Marianne Rivière : Il y a plus de 30 instruments à cordes, exclusivement violons, altos, violoncelles et contrebasses. C’est toute l’originalité de Björk dans la grande tradition du Divertimento de Bartok, des œuvres de Britten ou Tchaïkovski.
L’Orchestre Pasdeloup est habitué à jouer de grands répertoires classiques, des accompagnements de solistes lyriques ou de variétés, des musiques de ballet, des comédies musicales, et dans des effectifs variés. Comment s’est passé la relation avec le chef Bjarni Frímann Bjarnason. Est-ce un challenge pour vous, de devoir notamment s’adapter aussi rapidement ?
Arnaud Nuvolone : Notre travail avec Bjarni Frímann Bjarnason s’est déroulé dans un climat de confiance mutuelle et d’échanges artistiques. Travail rendu facile par la qualité des scores et des partitions et par la souplesse musicale de l’Orchestre Pasdeloup.
Benoît Marin : La réussite du projet réside en grande partie dans le professionnalisme du chef d’orchestre qui sait transmettre efficacement ses directives. La partition, composée avec une indéniable maîtrise, est écrite exclusivement pour un grand ensemble de cordes, qui ne peut que nous ravir !
Marianne Rivière : Sans nos bois, cuivres et percussions, nous étions préparés à ce challenge, le résultat est magnifique ; nos solistes et le chef d’orchestre Bjarni Frímann Bjarnason ont merveilleusement bien travaillé avec cette composition originale de Björk. Entre les douceurs ineffables aux sons les plus intenses, nous avons tous été immédiatement pris dans cette atmosphère unique.
- à gauche Arnaud Nuvolone (violon solo) et à droite Benoît Marin (altiste soliste)
Comment s’est déroulé la collaboration avec Björk ? Est-ce la première fois que vous collaborez avec une artiste qui se situe au croisement entre la musique pop et le classique ?

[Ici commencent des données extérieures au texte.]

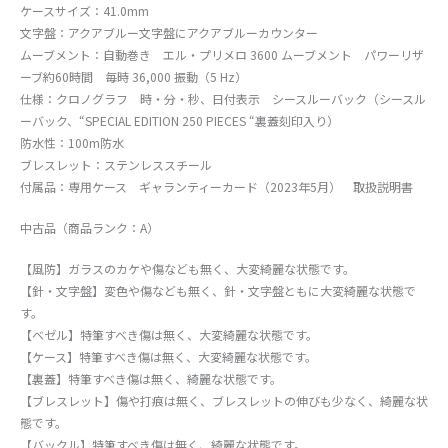
ケースサイズ：41.0mm
文字盤：アクアブルー文字盤にアクアブルーカウンター
ムーブメント：自動巻き エル・プリメロ 3600 ムーブメント パワーリザ
ーブ約60時間 毎時 36,000 振動（5 Hz）
仕様：クロノグラフ 時・分・秒、日付表示 シースルーバック（シースル
ーバック、“SPECIAL EDITION 250 PIECES “裏蓋刻印入り）
防水性：100m防水
ブレスレット：ステンレススチール
付属品：専用ケース ギャランティーカード（2023年5月） 取扱説明書
中古品（商品ランク：A）
【風防】ガラスのカケや傷なども無く、大変綺麗な状態です。
【針・文字盤】変色や傷なども無く、針・文字盤ともに大変綺麗な状態で
す。
【ベゼル】特筆すべき傷は無く、大変綺麗な状態です。
【ケース】特筆すべき傷は無く、大変綺麗な状態です。
【裏蓋】特筆すべき傷は無く、綺麗な状態です。
【ブレスレット】傷や打痕は無く、ブレスレットの伸びも少なく、綺麗な状
態です。
【バックル】特筆すべき傷は無く、綺麗な状態です。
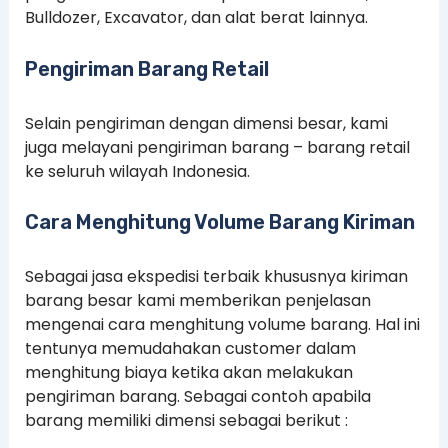
Bulldozer, Excavator, dan alat berat lainnya.
Pengiriman Barang Retail
Selain pengiriman dengan dimensi besar, kami
juga melayani pengiriman barang – barang retail
ke seluruh wilayah Indonesia.
Cara Menghitung Volume Barang Kiriman
Sebagai jasa ekspedisi terbaik khususnya kiriman
barang besar kami memberikan penjelasan
mengenai cara menghitung volume barang. Hal ini
tentunya memudahakan customer dalam
menghitung biaya ketika akan melakukan
pengiriman barang. Sebagai contoh apabila
barang memiliki dimensi sebagai berikut :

Marianne Rivière : La collaboration fut toute naturelle, l’orchestre a toujours été au croisement de l’excellence et de la nouveauté, depuis Carmen avec Bizet en 1875 jusqu’à Björk en passant par Barry White.
Benoît Marin : Cela fait partie de nos missions de répondre aux sollicitations de tous les répertoires avec dans le passé des évènements du même style.
Avec quels autres artistes, avez-vous déjà collaboré ?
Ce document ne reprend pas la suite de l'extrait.